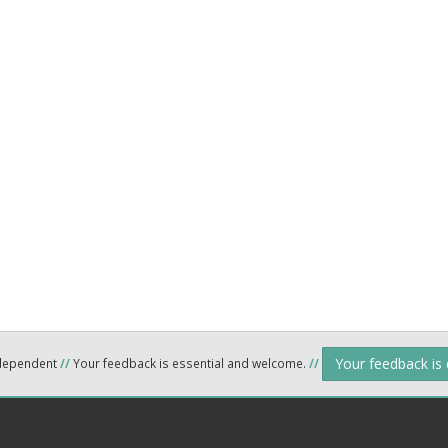
Your feedback is
ndependent
//
Your feedback is essential and welcome.
//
· · · · · · ·
- _What to work on_:
When a line holds the string "Your", pull it out of the listing.

- _Solution to the problem_:
Your feedback is
Your feedback is essential and welcome.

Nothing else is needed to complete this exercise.